Das kommende Flächenbombardement

Inflationspolitik für Superreiche und Schuldenmacher

Das kommende Flächenbombardement
© Gerd Altmann - pixelio.de


Wenn die beiden Chefs der Deutschen Bank unumwunden erklären, die Menschen in Europa müssten sich künftig auf Inflation einstellen, denn das sei der „Preis, den wir für Europa werden zahlen müssen“, dann muss jedem klar sein, was die Zukunft bringen wird: Geldentwertung, Vermögensverluste, die schleichende Verarmung der großen Mehrheit der Bürger in Deutschland und anderswo. Sowohl die Europäische Zentralbank (EZB) wie auch die Bundesregierung samt der sogenannten „Opposition“ haben sich für diesen Weg entschieden, der zu unabsehbaren Verwerfungen führen muss.

Gibt es keine Alternative dazu? Doch, schreiben die renommierten deutschen Ökonomen Harald Hau und Ulrich Hege in ihrem am 14. September in der FAZ abgedruckten Artikel „Warum ein Schuldenschnitt die bessere Lösung ist“. Die beiden Autoren sehen in der Entscheidung für Inflationierung „ein finsteres Kapitel der europäischen Wirtschaftsgeschichte“ beginnen. Was sie dann in ihrem Beitrag argumentativ entwickeln, ist an Brisanz kaum zu übertreffen und müsste zu einem Volksaufstand führen, wenn die Kernaussagen massenhaft verbreitet und verstanden würden.

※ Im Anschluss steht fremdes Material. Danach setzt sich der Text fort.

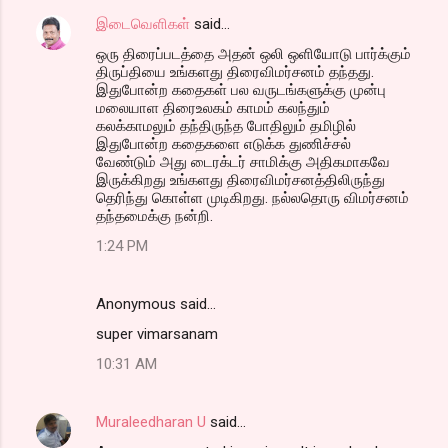
இடைவெளிகள்
said…
ஒரு திரைப்படத்தை அதன் ஒலி ஒளியோடு பார்க்கும்
திருப்தியை உங்களது திரைவிமர்சனம் தந்தது.
இதுபோன்ற கதைகள் பல வருடங்களுக்கு முன்பு
மலையாள திரைஉலகம் காமம் கலந்தும்
கலக்காமலும் தந்திருந்த போதிலும் தமிழில்
இதுபோன்ற கதைகளை எடுக்க துணிச்சல்
வேண்டும் அது டைரக்டர் சாமிக்கு அதிகமாகவே
இருக்கிறது உங்களது திரைவிமர்சனத்திலிருந்து
தெரிந்து கொள்ள முடிகிறது. நல்லதொரு விமர்சனம்
தந்தமைக்கு நன்றி.
1:24 PM
Anonymous said…
super vimarsanam
10:31 AM
Muraleedharan U
said…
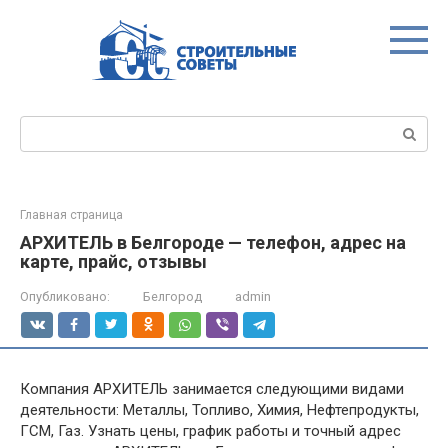
Перейти
к
контенту
Поиск:
Главная страница
АРХИТЕЛЬ в Белгороде — телефон, адрес на
карте, прайс, отзывы
Опубликовано:
Белгород
admin
Компания АРХИТЕЛЬ занимается следующими видами
деятельности: Металлы, Топливо, Химия, Нефтепродукты,
ГСМ, Газ. Узнать цены, график работы и точный адрес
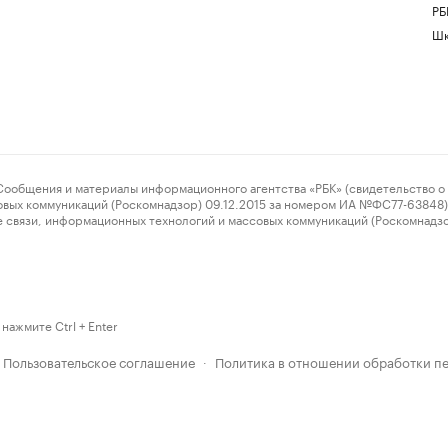
РБ
Шк
ения и материалы информационного агентства «РБК» (свидетельство о 
овых коммуникаций (Роскомнадзор) 09.12.2015 за номером ИА №ФС77-63848) 
 связи, информационных технологий и массовых коммуникаций (Роскомнадз
нажмите Ctrl + Enter
Пользовательское соглашение
Политика в отношении обработки п
·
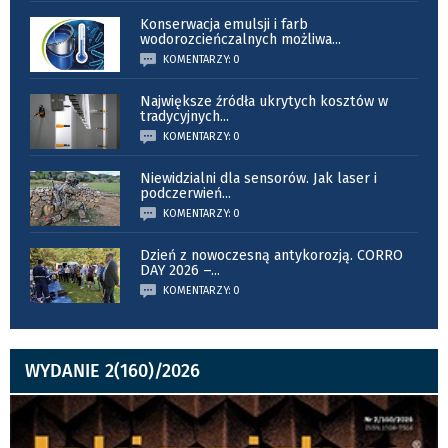
Konserwacja emulsji i farb
wodorozcieńczalnych możliwa
...
KOMENTARZY: 0
Największe źródła ukrytych kosztów w
tradycyjnych
...
KOMENTARZY: 0
Niewidzialni dla sensorów. Jak laser i
podczerwień
...
KOMENTARZY: 0
Dzień z nowoczesną antykorozją. CORRO
DAY 2026 –
...
KOMENTARZY: 0
WYDANIE 2(160)/2026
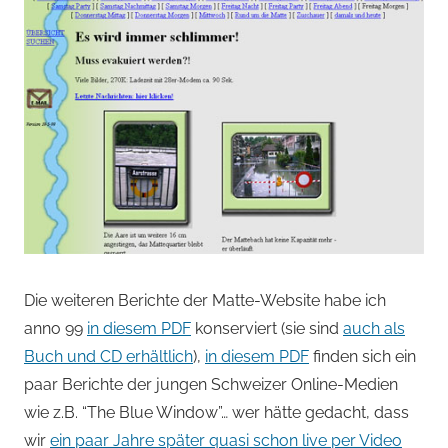
Die weiteren Berichte der Matte-Website habe ich
anno 99
in diesem PDF
konserviert (sie sind
auch als
Buch und CD erhältlich
),
in diesem PDF
finden sich ein
paar Berichte der jungen Schweizer Online-Medien
wie z.B. “The Blue Window”… wer hätte gedacht, dass
wir
ein paar Jahre später quasi schon live per Video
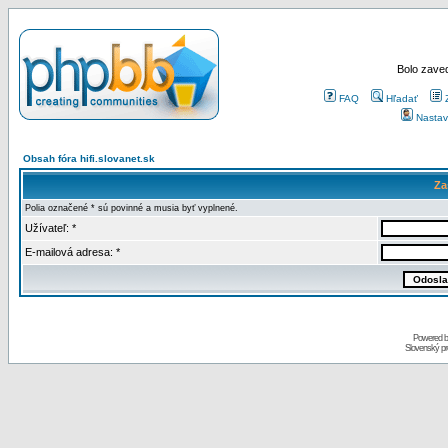
Bolo zaved
FAQ
Hľadať
Nastav
Obsah fóra hifi.slovanet.sk
Za
Polia označené * sú povinné a musia byť vyplnené.
Užívateľ: *
E-mailová adresa: *
Powered 
Slovenský p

„Die Eurozone erlebt zurzeit eine klassische Schuldenkrise… Wer daher eine Krisenstrategie entwickeln will, muss sich fragen, wie wirksam sie das Hauptproblem der Überschuldung löst.“ So lautet die grundsätzliche Einschätzung von Hau, Professor für Wirtschaftswissenschaften in Genf, und Hege, Professor für Finanzwirtschaft in Paris. „Bei einer Schuldenkrise gibt es langfristig immer zwei Wege der Entschuldung. Erstens über eine Steigerung der Inflation, die den realen Wert der nominalen Schulden senkt… Leider ähnelt die Inflation einem Flächenbombardement. Sie senkt die Schuldenlast aller staatlichen und privaten Schuldner, unabhängig von deren Zahlungsfähigkeit, und bürdet daher den Sparern insgesamt viel höhere Lasten auf als erforderlich.“

Halten wir fest: Die Entscheidung für Inflationierung ist die bewusste Entscheidung gegen die Sparer, also gegen alle, die in irgendeiner Form Einkommen nicht vollständig konsumieren, sondern für künftige Investitionen oder Altersvorsorge einen Teil davon zurücklegen. Verlierer der Inflationierung sind jedoch auch alle Bezieher von Löhnen und Gehältern, Renten und staatlichen Transferleistungen. Denn es scheint völlig ausgeschlossen, dass diese überwältigende Bevölkerungsmehrheit unter den obwaltenden Verhältnissen entsprechende Inflationsausgleiche erreichen oder auch erkämpfen kann. Die politisch Verantwortlichen für die Inflationsentscheidung kalkulieren übrigens genau damit – soviel zum leeren Gerede von der „sozialen Verantwortung“.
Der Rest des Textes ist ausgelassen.